The ongoing Phase 1/1b study being conducted by Infinity is designed to evaluate the safety, tolerability, activity, pharmacokinetics and pharmacodynamics of IPI-549 as a monotherapy and in combination with Opdivo in approximately 200 patients with advanced solid tumors.3 The four-part study includes monotherapy and combination dose-escalation components, in addition to monotherapy expansion and combination expansion components. Patient enrollment is complete in monotherapy dose-escalation, and monotherapy expansion is ongoing. Combination dose-escalation is also ongoing, and combination expansion is expected to begin in the second half of 2017.

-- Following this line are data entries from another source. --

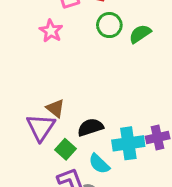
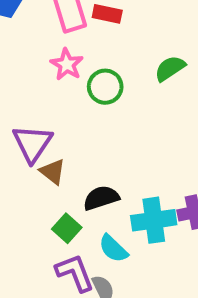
green circle: (109, 25) -> (105, 87), moved
pink star: (51, 31) -> (67, 64), moved
purple triangle: (41, 127) -> (32, 143), moved

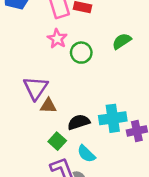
brown triangle: (53, 172) -> (48, 106), turned -36
cyan cross: (154, 220) -> (113, 118), moved

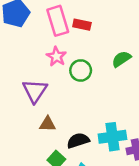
purple triangle: (36, 88) -> (35, 91), moved

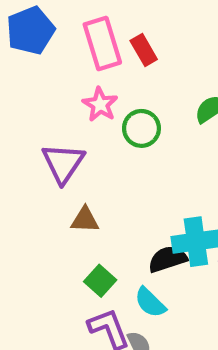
red rectangle: (82, 25) -> (144, 50), turned 48
black semicircle: (78, 141) -> (168, 259), moved

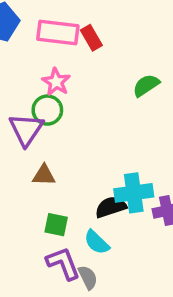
pink rectangle: (102, 44) -> (58, 33), turned -66
green circle: (141, 128) -> (47, 110), moved
green square: (100, 281) -> (56, 225), turned -30

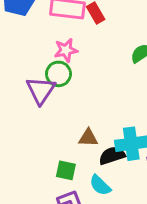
pink star: (56, 82) -> (66, 50), turned 30
brown triangle: (44, 175) -> (88, 138), moved

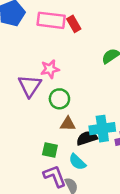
pink star: (66, 50) -> (50, 69), moved
green circle: (59, 74) -> (59, 99), moved

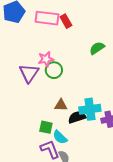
green circle: (59, 99) -> (54, 70), moved
cyan semicircle: (77, 162) -> (60, 137), moved

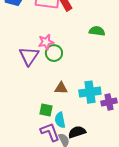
green semicircle: (97, 48) -> (97, 31), turned 42
black semicircle: (77, 117) -> (77, 132), moved
cyan semicircle: (60, 137) -> (60, 120), turned 35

The combination expansion component includes multiple cohorts designed to evaluate IPI-549 in patients with specific types of cancer, including patients with non-small cell lung cancer (NSCLC), melanoma, and head and neck squamous cell carcinoma (HNSCC) whose tumors show initial resistance or subsequently develop resistance to immune checkpoint blockade therapy. This combination expansion component will now also add a cohort of patients with TNBC who have not been previously exposed to immune checkpoint blockade therapy. Although there has been great progress in the treatment of cancer, there remains a need for additional treatment options. NSCLC, melanoma, HNSCC and TNBC account for more than 22 percent of all new cancer cases in the U.S.4,5

About IPI-549
IPI-549 is an investigational, orally administered immuno-oncology development candidate that selectively inhibits PI3K-gamma. In preclinical studies, IPI-549 reprograms macrophages from a pro-tumor, M2, to an anti-tumor, M1, phenotype and is able to overcome resistance to checkpoint inhibition as well as to enhance the activity of checkpoint inhibitors.1,2 As such, IPI-549 may have the potential to treat a broad range of solid tumors and represents a potentially complementary approach to restoring anti-tumor immunity in combination with other immunotherapies such as checkpoint inhibitors. IPI-549 is an investigational compound and its safety and efficacy has not been evaluated by the U.S. Food and Drug Administration or any other health authority.